# [TASK DESCRIPTION]
Images stay out; everything else in the records is to be set down exactly.

# [AVAILABLE DATA]
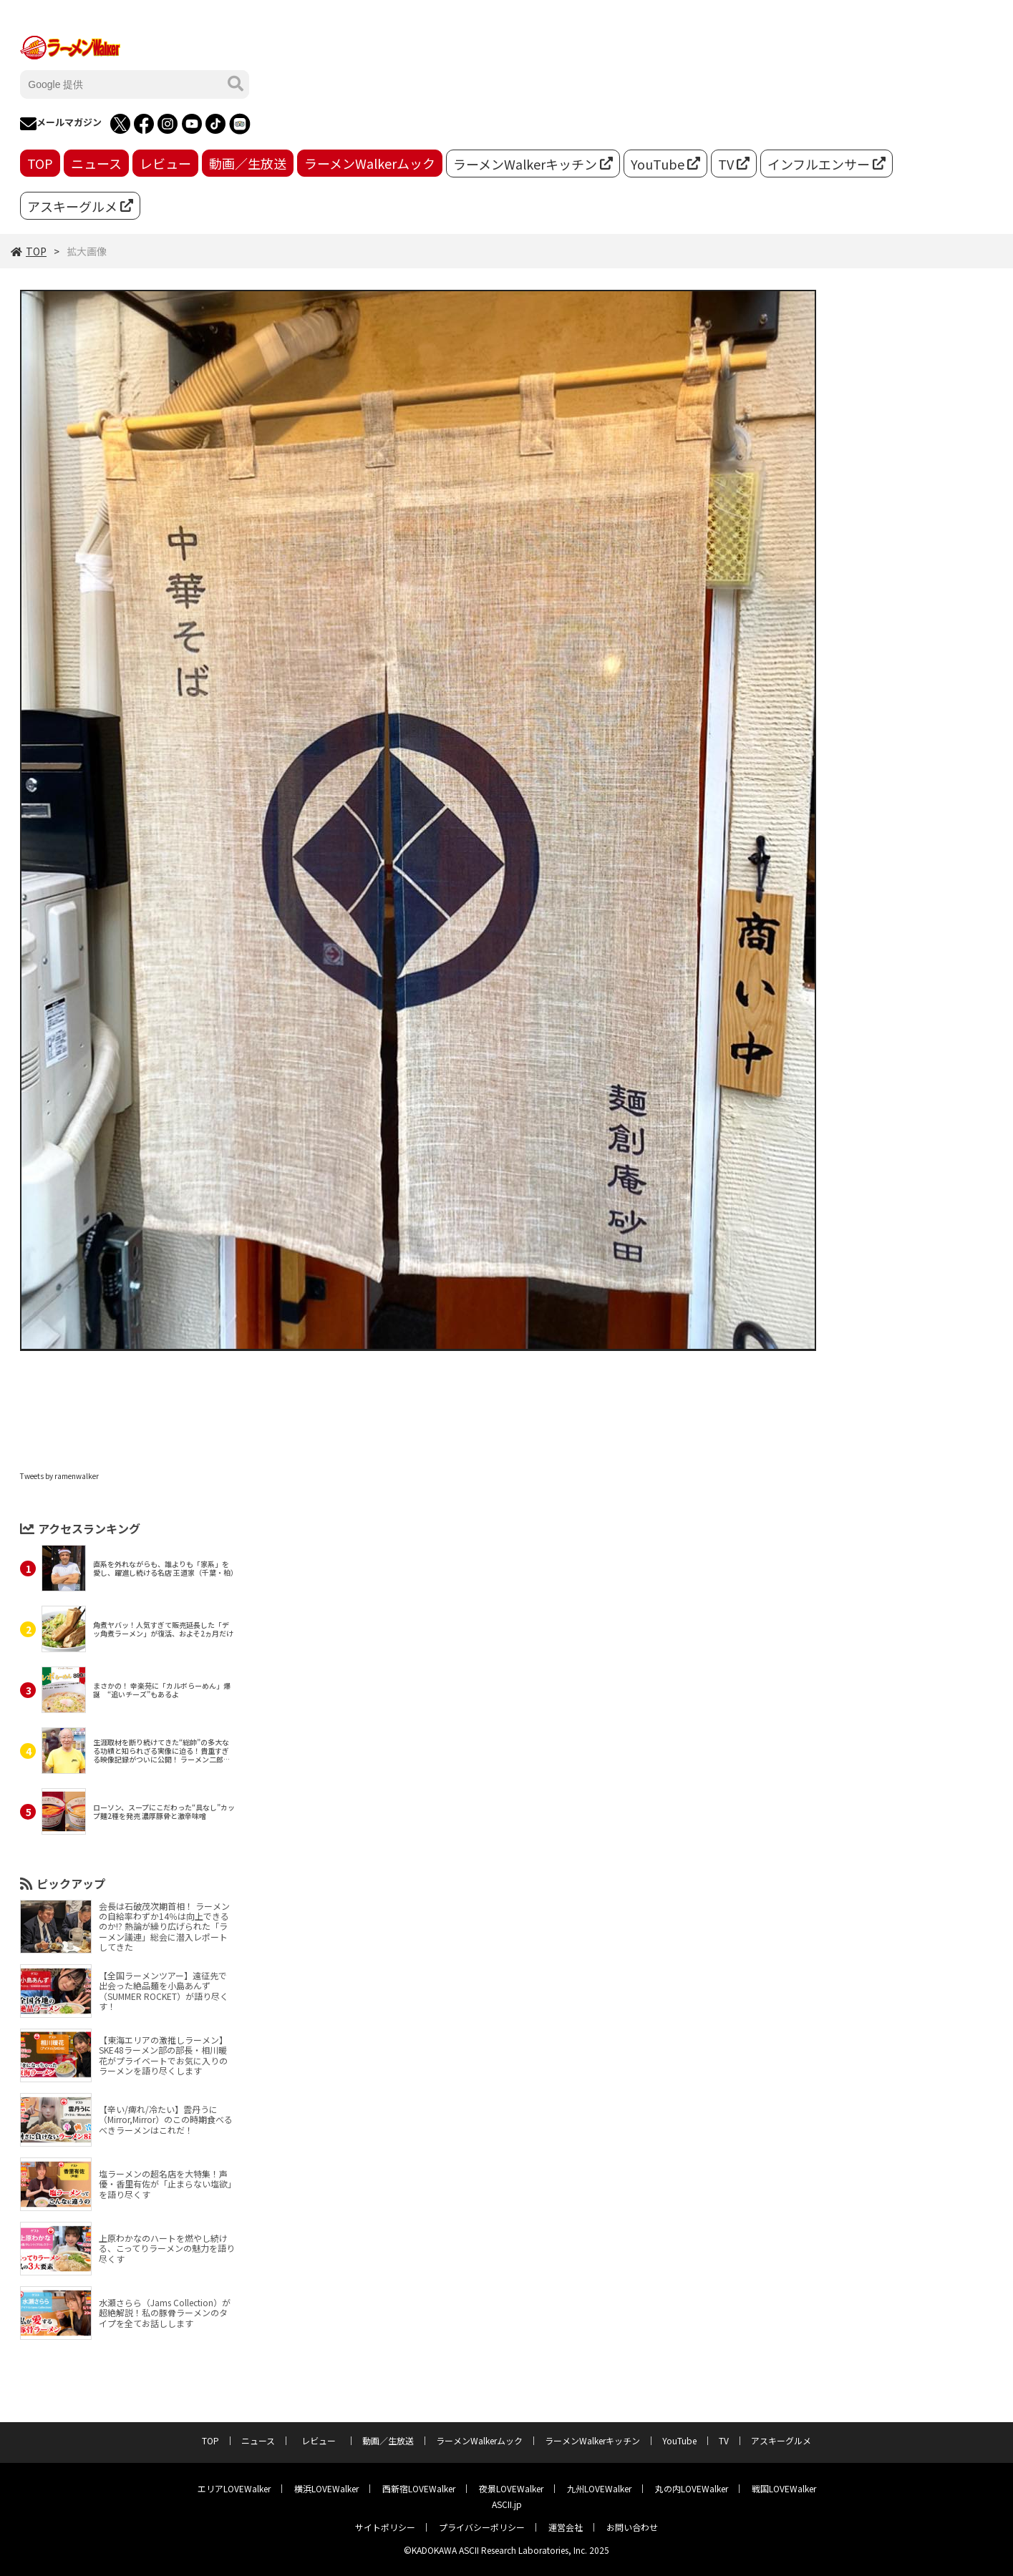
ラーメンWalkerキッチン (533, 164)
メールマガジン (61, 123)
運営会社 (565, 2527)
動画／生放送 (247, 163)
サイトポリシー (385, 2527)
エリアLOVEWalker (234, 2488)
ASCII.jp (507, 2504)
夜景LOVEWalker (511, 2488)
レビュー (165, 163)
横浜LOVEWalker (326, 2488)
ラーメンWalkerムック (369, 163)
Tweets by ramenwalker (59, 1475)
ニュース (96, 163)
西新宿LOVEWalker (418, 2488)
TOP (40, 163)
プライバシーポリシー (482, 2527)
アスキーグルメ (80, 206)
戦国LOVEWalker (784, 2488)
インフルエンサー (826, 164)
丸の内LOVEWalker (691, 2488)
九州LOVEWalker (599, 2488)
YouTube (665, 164)
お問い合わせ (632, 2527)
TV (734, 164)
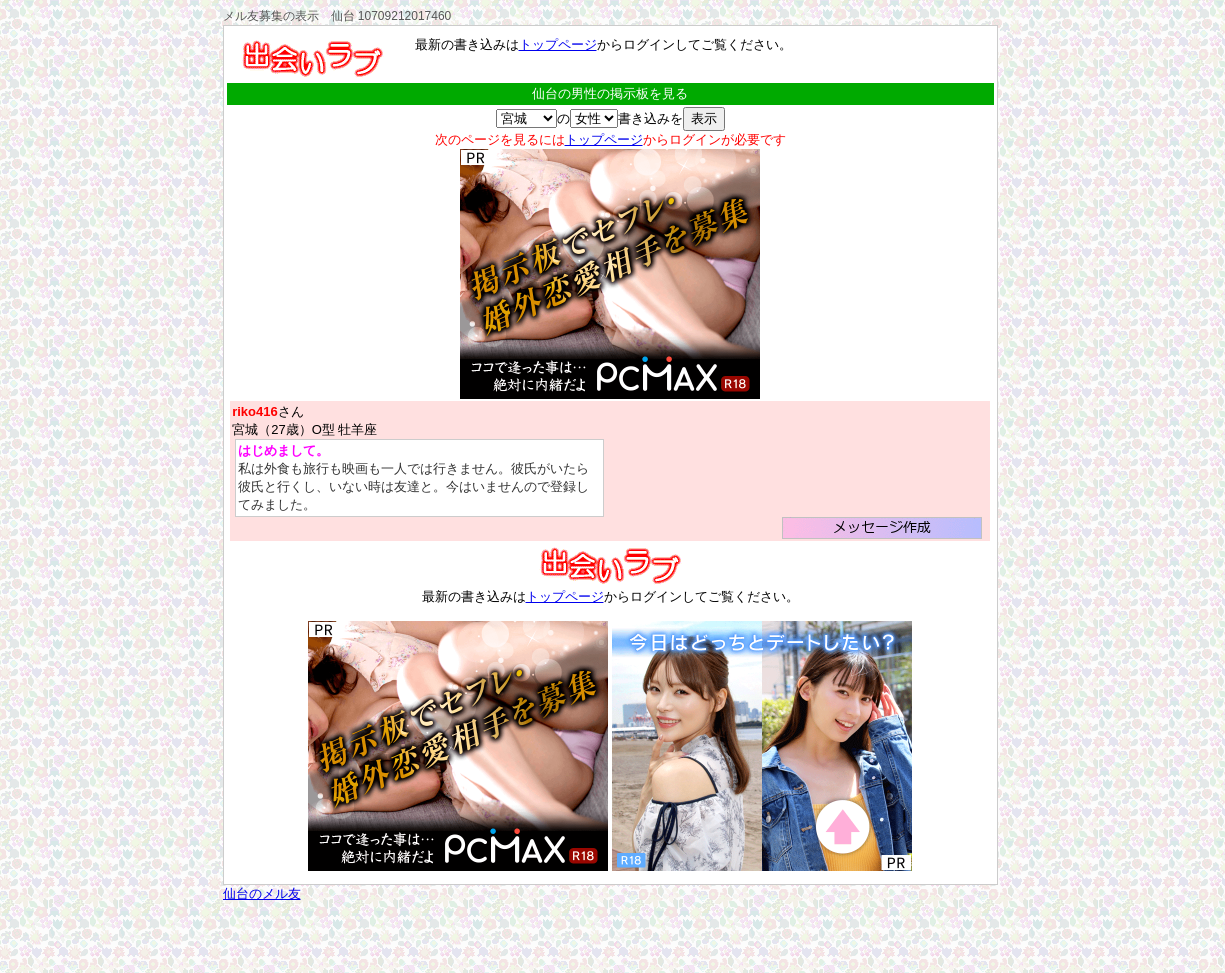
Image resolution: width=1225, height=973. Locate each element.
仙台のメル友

# [RESULT OF THIS EXERCISE]
ラーメンWalkerキッチン (533, 164)
メールマガジン (61, 123)
運営会社 (565, 2527)
動画／生放送 (247, 163)
サイトポリシー (385, 2527)
エリアLOVEWalker (234, 2488)
ASCII.jp (507, 2504)
夜景LOVEWalker (511, 2488)
レビュー (165, 163)
横浜LOVEWalker (326, 2488)
ラーメンWalkerムック (369, 163)
Tweets by ramenwalker (59, 1475)
ニュース (96, 163)
西新宿LOVEWalker (418, 2488)
TOP (40, 163)
プライバシーポリシー (482, 2527)
アスキーグルメ (80, 206)
戦国LOVEWalker (784, 2488)
インフルエンサー (826, 164)
丸の内LOVEWalker (691, 2488)
九州LOVEWalker (599, 2488)
YouTube (665, 164)
お問い合わせ (632, 2527)
TV (734, 164)
Image resolution: width=1225, height=973. Locate each element.
仙台のメル友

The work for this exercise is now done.